#### Task item
Collect every line below that contains the word "width".

#### Recorded data
****************************************
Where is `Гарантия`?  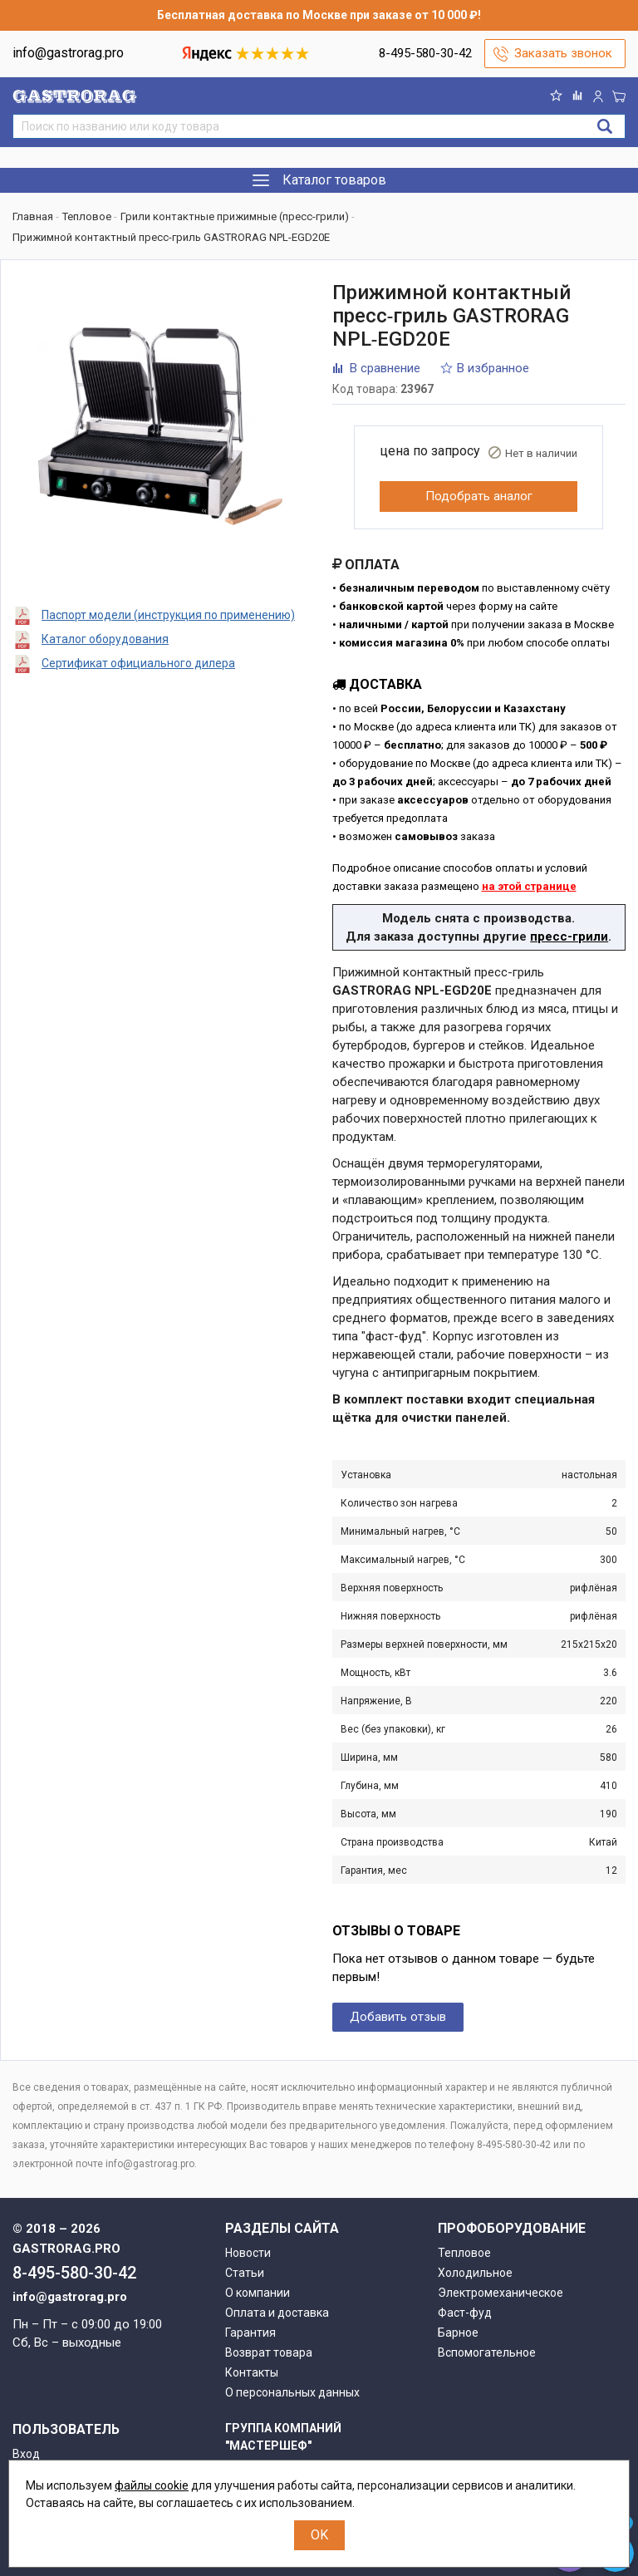
Гарантия is located at coordinates (250, 2332).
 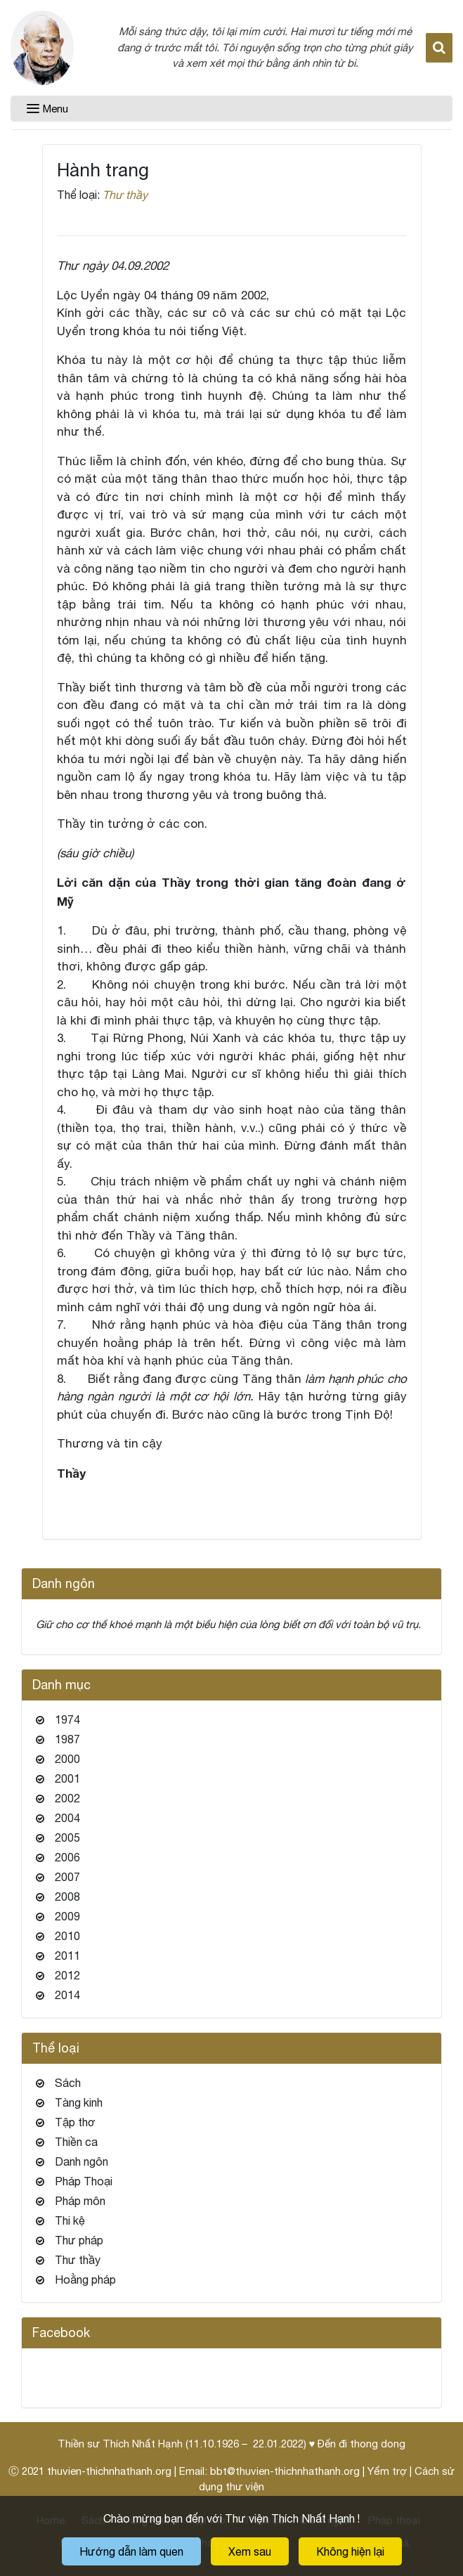 I want to click on 2000, so click(x=67, y=1758).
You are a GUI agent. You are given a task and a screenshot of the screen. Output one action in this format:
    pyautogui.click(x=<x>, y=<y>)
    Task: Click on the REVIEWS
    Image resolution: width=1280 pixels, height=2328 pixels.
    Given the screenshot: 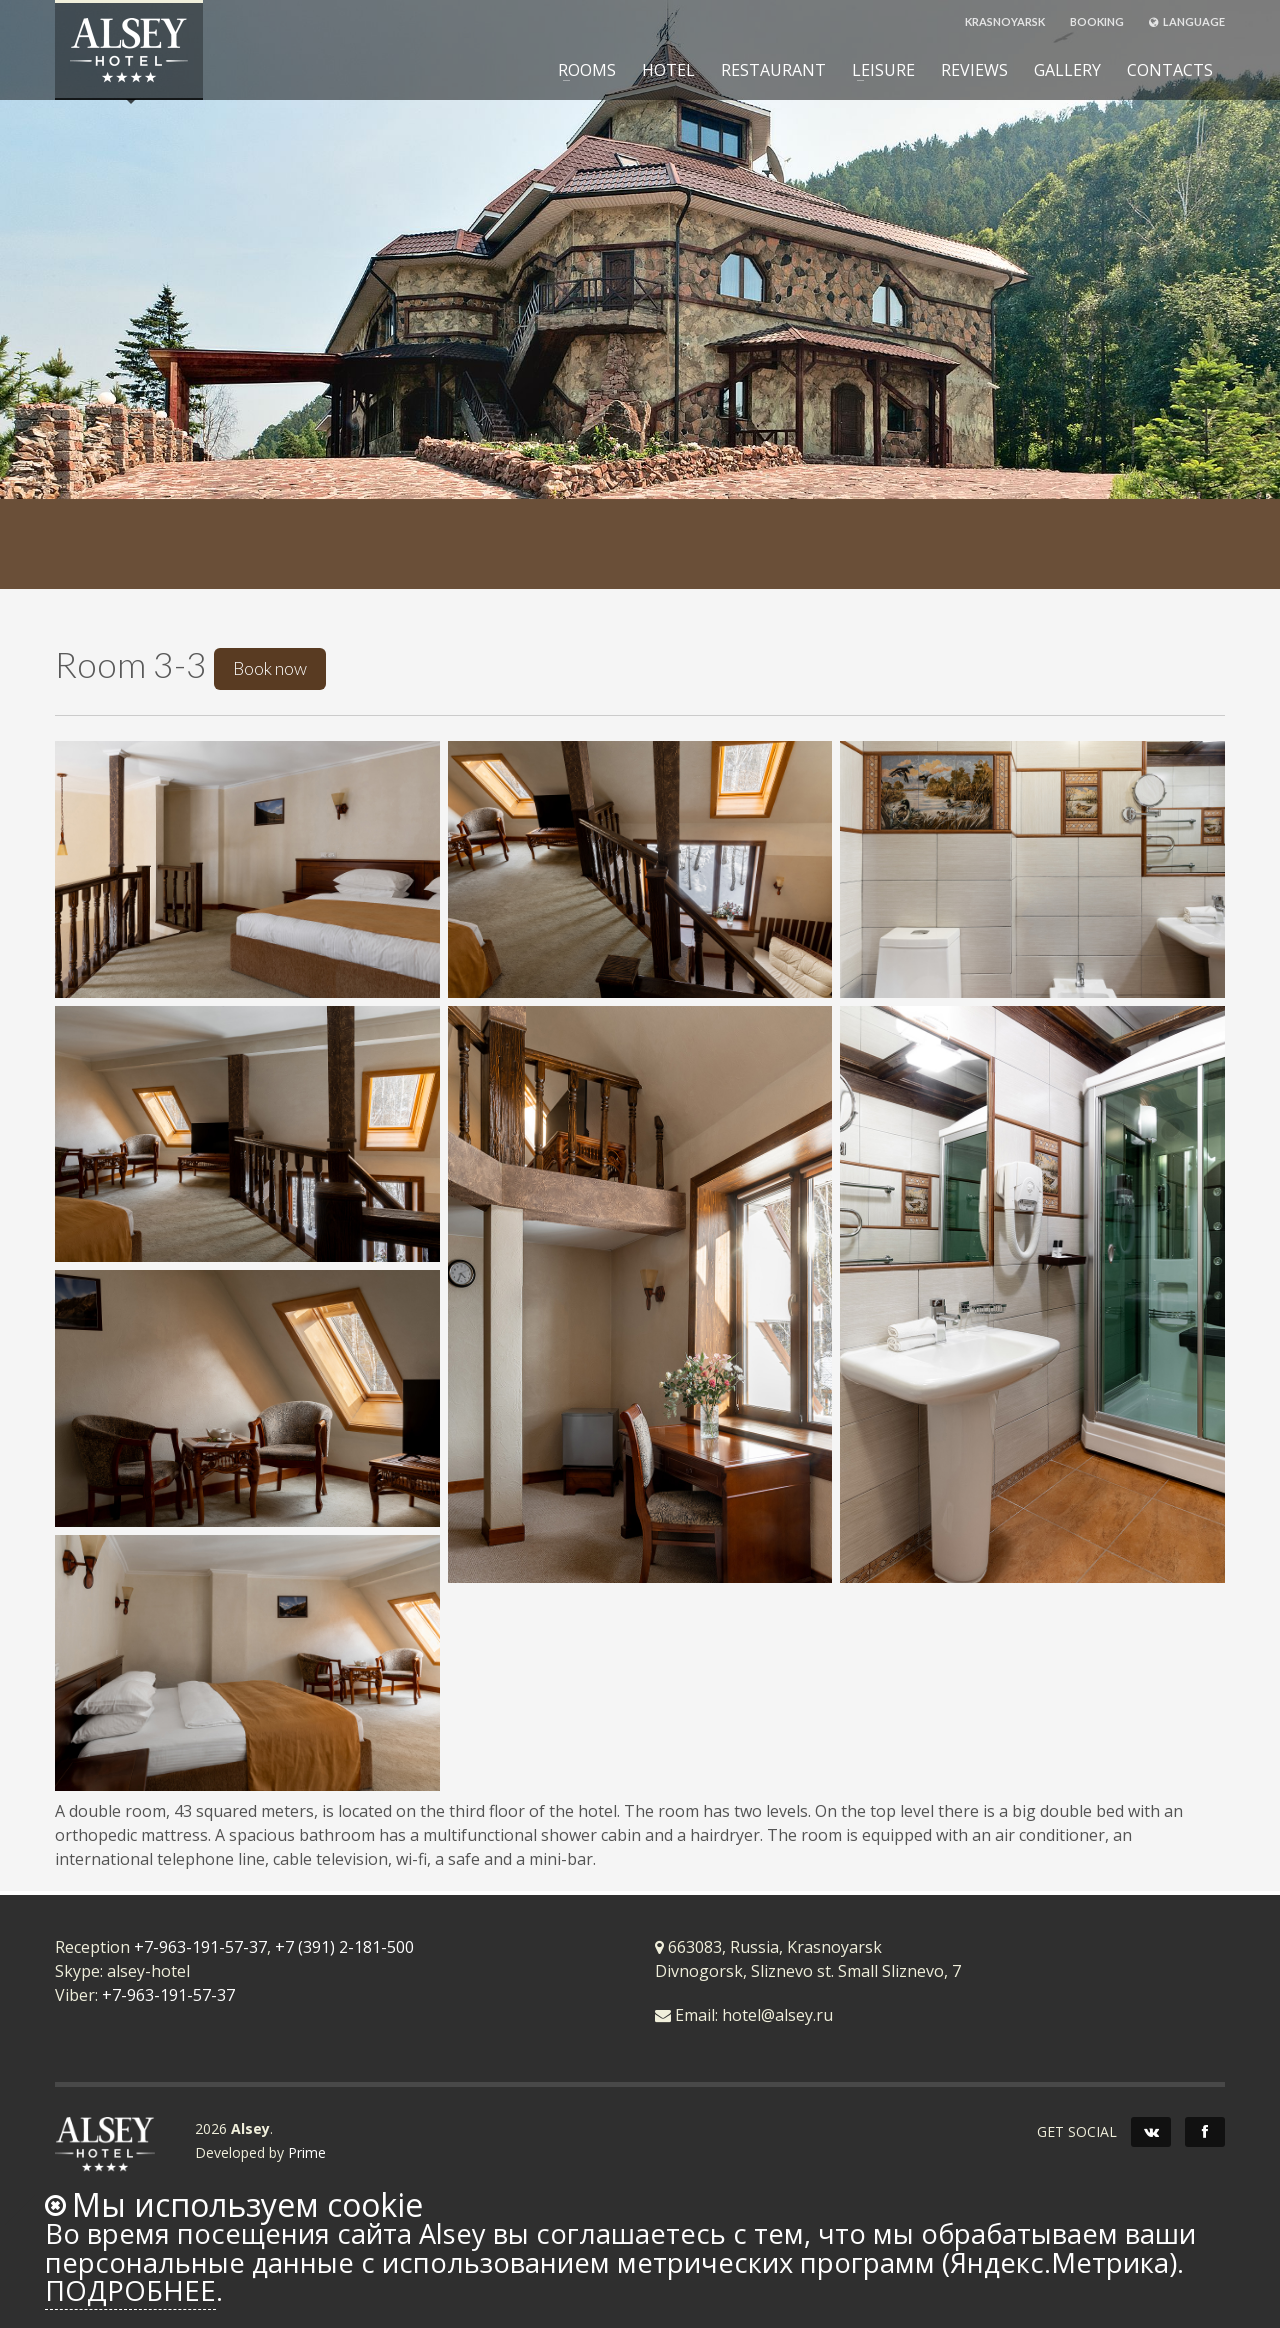 What is the action you would take?
    pyautogui.click(x=974, y=70)
    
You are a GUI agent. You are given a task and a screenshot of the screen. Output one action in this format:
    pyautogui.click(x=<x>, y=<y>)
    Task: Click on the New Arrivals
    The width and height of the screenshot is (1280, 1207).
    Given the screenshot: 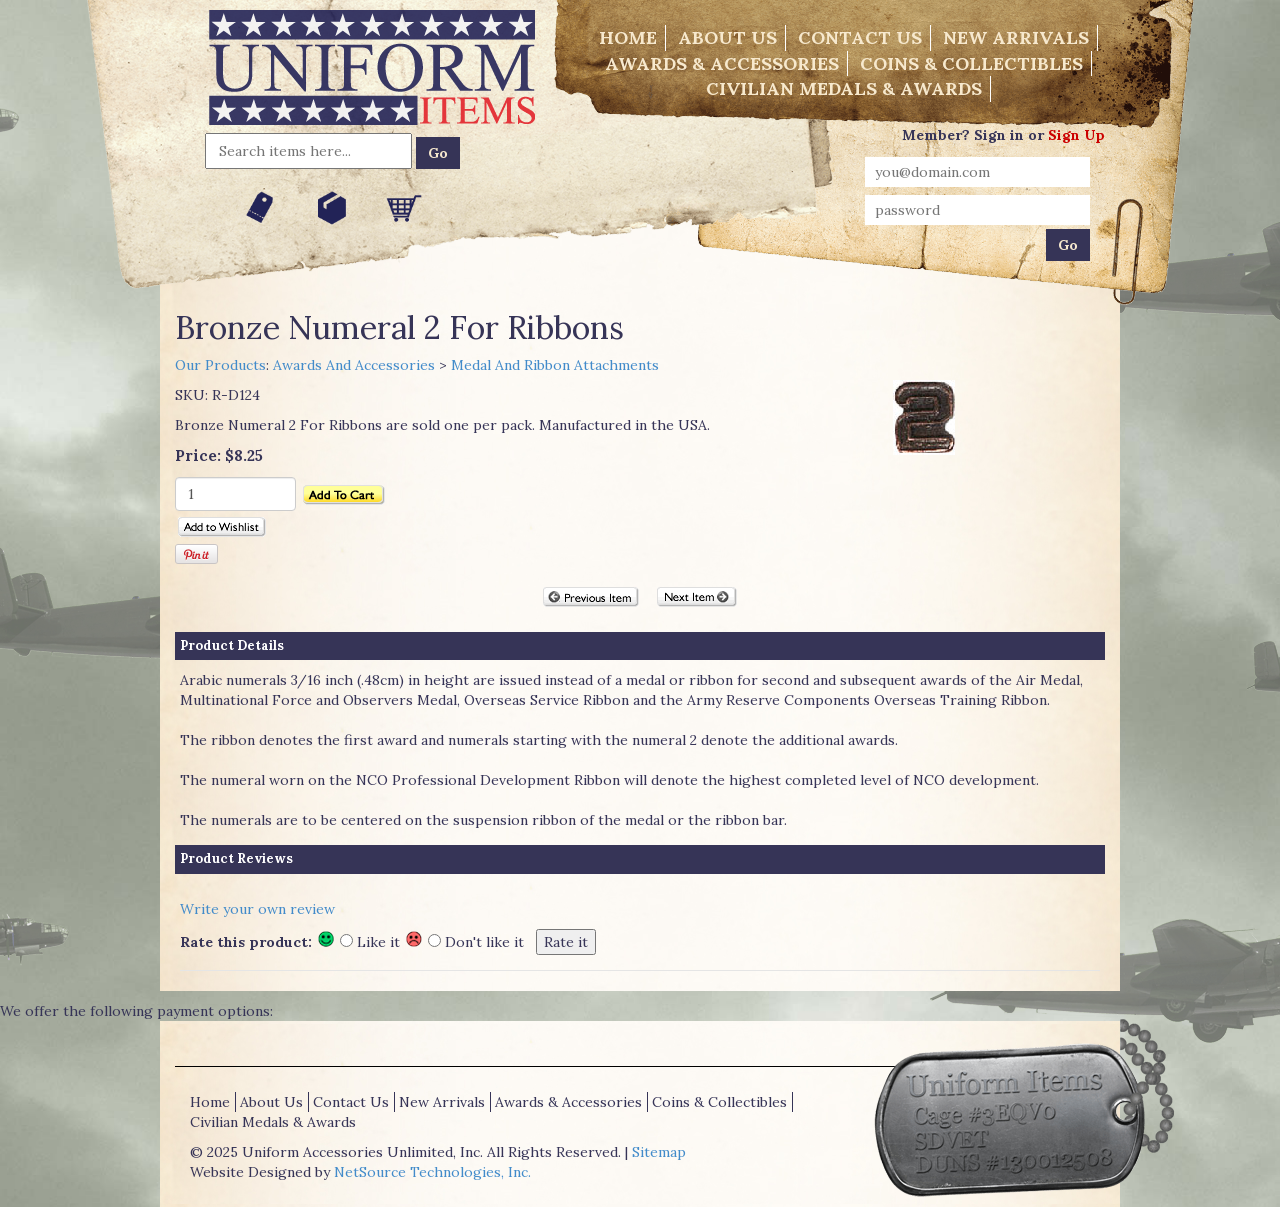 What is the action you would take?
    pyautogui.click(x=1016, y=37)
    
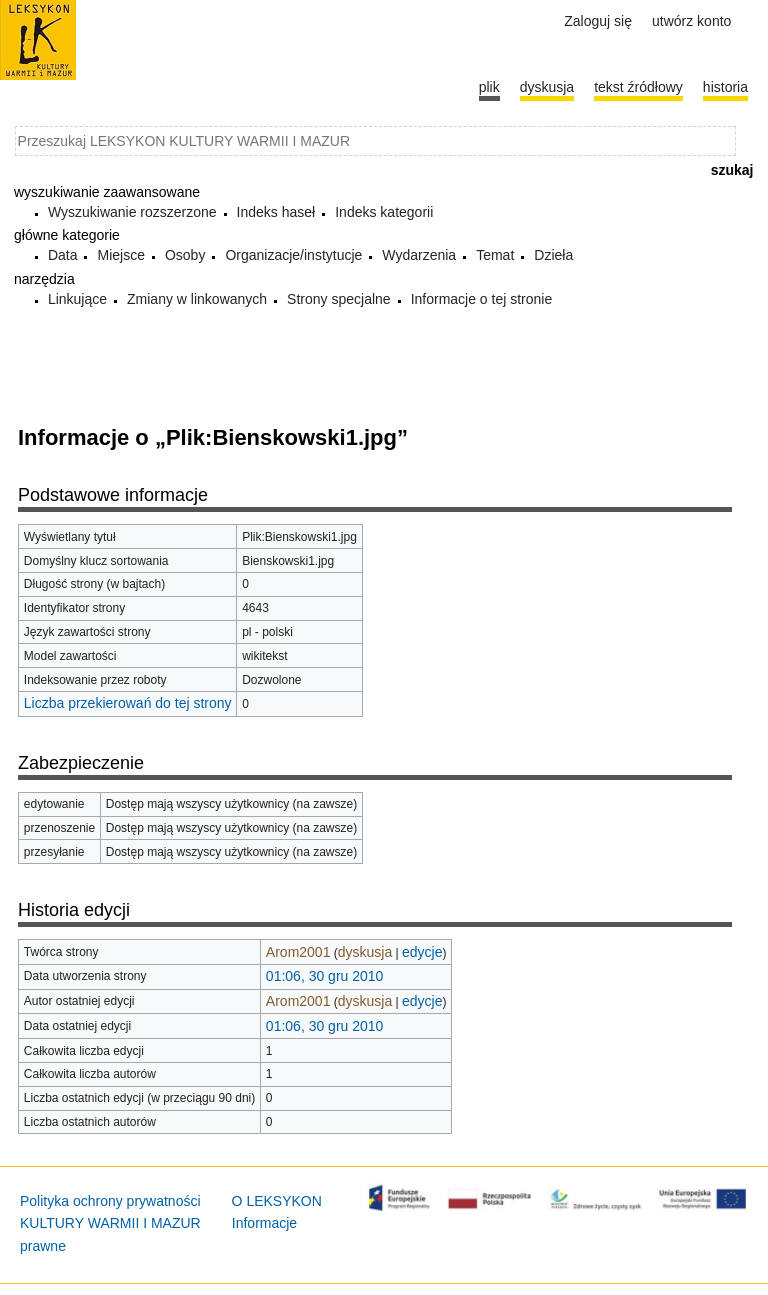 The image size is (768, 1295). I want to click on Osoby, so click(185, 255).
****************************************
#### Answer box
    Image resolution: width=1280 pixels, height=2328 pixels.
    The width and height of the screenshot is (1280, 1207).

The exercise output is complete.